Apple Watch bands: Color has weight

This is simply crazy. Matt Gemmell was tweeting about the weight of the Apple Watch (using data from this spreadsheet, compiled from Apple’s web site), when this line caught my eye:

Sport strap adds another 37-51g.

Hold on. That’s a pretty big spread. Don’t all of the sport straps weigh the same? Or, perhaps all straps for 38mm sport models should weigh the same and the same for straps for 42mm sport models. Obvious, right?

Well, as it turns out, the various color straps do have different weights.

White band for 38mm Sport weighs 47g.
Blue band for 38mm Sport weighs 44g.
Green is 43g.
Pink is 42g.
Black is 37g.

Here are the numbers for the 42mm Sport:

White = 51g.
Blue = 48g.
Green = 48g.
Pink = 46g.
Black is 40g.

There is about a 4g difference between the 38mm and 42mm bands. Some show as 3g, but I assume this is a rounding issue.

The cool thing is, when it comes to Apple Watch Sport bands, color has weight. Or at least whatever substance gives the watch band its color has weight.

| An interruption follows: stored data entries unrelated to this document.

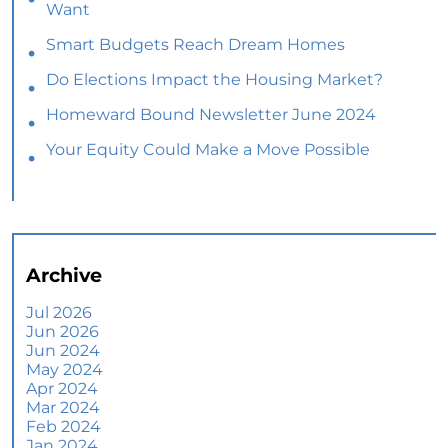
Want
Smart Budgets Reach Dream Homes
Do Elections Impact the Housing Market?
Homeward Bound Newsletter June 2024
Your Equity Could Make a Move Possible
Home Prices Aren’t Declining, But Headlines
Might Make You Think They Are
Selling Smart: Why a Real Estate Agent Makes
All the Difference
Archive
The Optimal Moment for Acquiring Luxury
Homes
Jul 2026
Jun 2026
What To Expect if You Buy or Sell a Home This
Jun 2024
June
May 2024
Apr 2024
More Than a House: The Emotional Benefits of
Mar 2024
Homeownership
Feb 2024
Jan 2024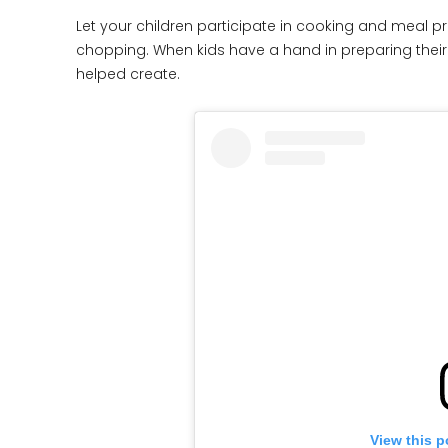
Let your children participate in cooking and meal p
chopping. When kids have a hand in preparing their 
helped create.
View this p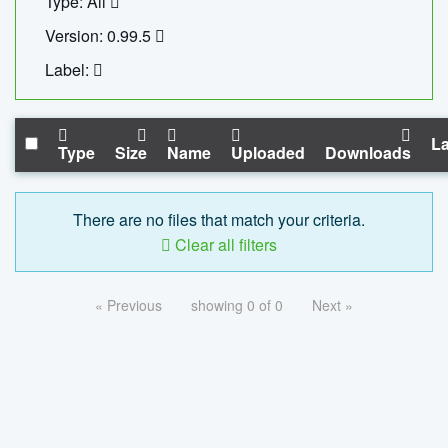
Type: All
Version: 0.99.5
Label:
La
Type
Size
Name
Uploaded
Downloads
There are no files that match your criteria.
Clear all filters
« Previous
showing 0 of 0
Next »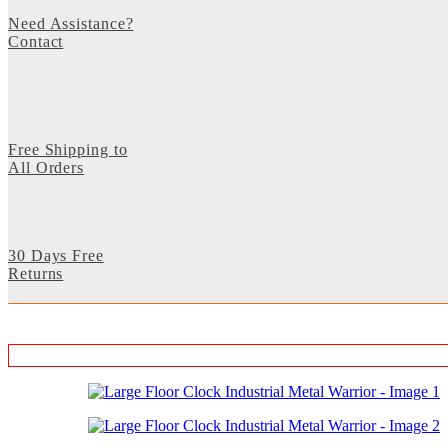
Need Assistance?
Contact
Free Shipping to
All Orders
30 Days Free
Returns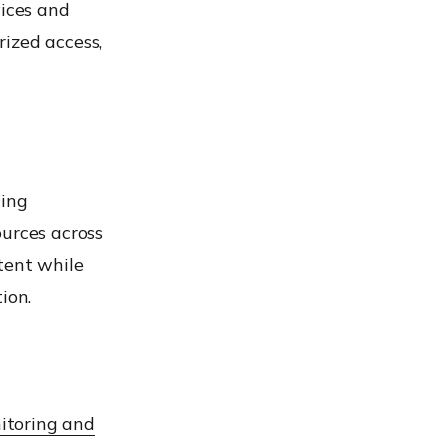
ices and
ized access,
wing
ources across
tent while
ion.
itoring and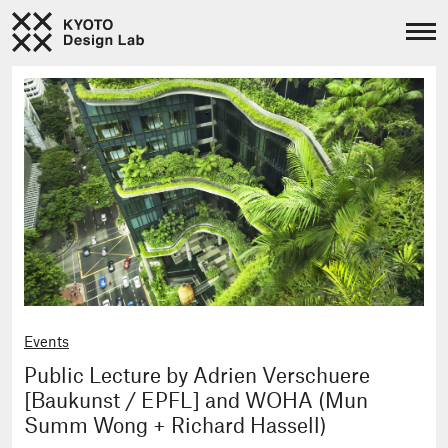
Events
Public Lecture by Adrien Verschuere
[Baukunst / EPFL] and WOHA (Mun
Summ Wong + Richard Hassell)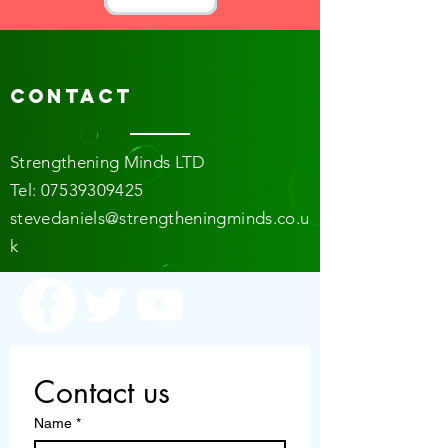
Contact
Strengthening Minds LTD
​​T
el:
07539309425
stevedaniels@strengtheningminds.co.u
k
Contact us
Name
*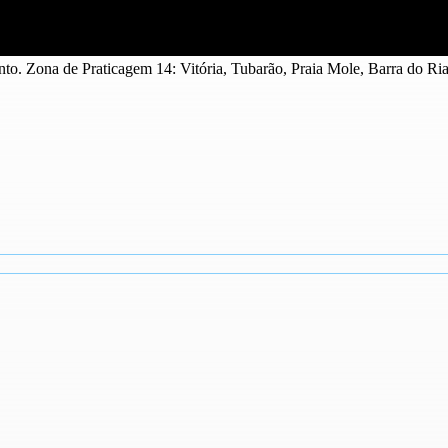
nto. Zona de Praticagem 14: Vitória, Tubarão, Praia Mole, Barra do Ri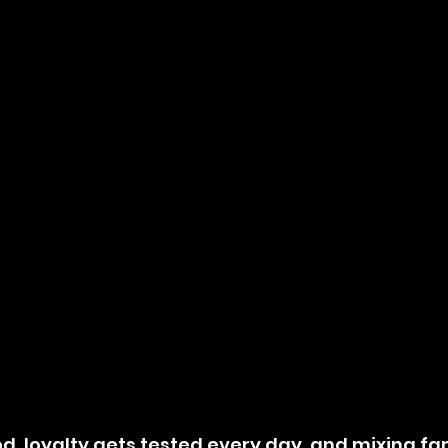
od, loyalty gets tested every day, and mixing fam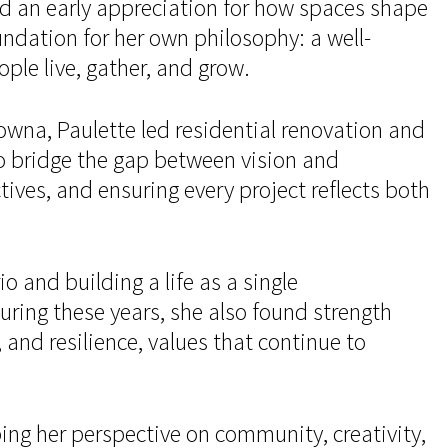
ed an early appreciation for how spaces shape
ndation for her own philosophy: a well-
ple live, gather, and grow.
owna, Paulette led residential renovation and
to bridge the gap between vision and
tives, and ensuring every project reflects both
 and building a life as a single
ring these years, she also found strength
nd resilience, values that continue to
ing her perspective on community, creativity,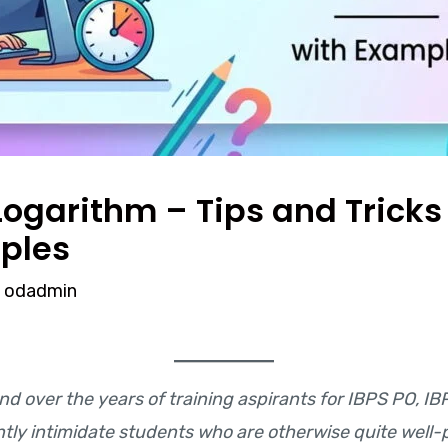
ogarithm – Tips and Tricks 
ples
y
odadmin
nd over the years of training aspirants for IBPS PO, IB
ently intimidate students who are otherwise quite we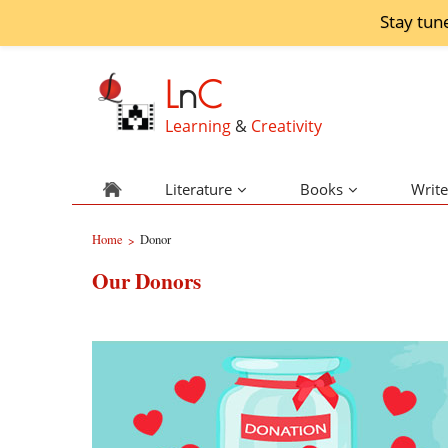
Stay tun
L
n
C
Learning
&
Creativity
Literature
Books
Write
Home
Donor
>
Our Donors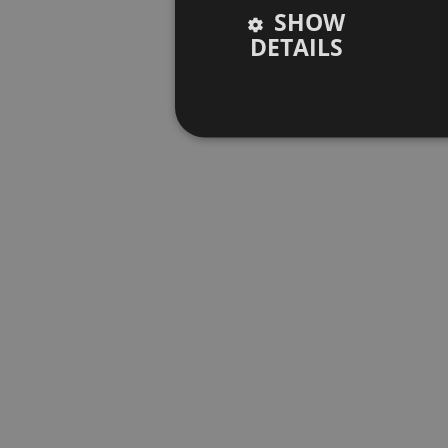
SHOW
DETAILS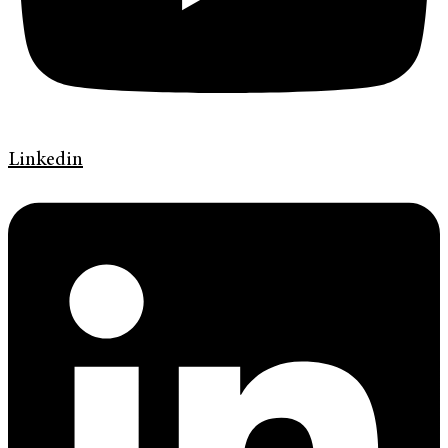
Linkedin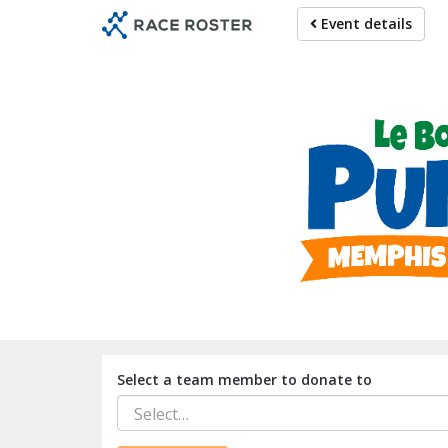
Skip
Event details
to
main
content
For participat
Select a team member to donate to
Select…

Want to check the numbers yourself? Go here and click on a model, then scroll down to see the specs.



  • marcintosh

    The density of the color effects opacity, so the lighter colored bands will need more pigment applied to be opaque. White especially. You see this with silicone charity wristbands, too.

  • bassclef

    Carbon is fairly light and a common blackening agent. Zinc and Titanium oxides are quite dense and are common whitening agents.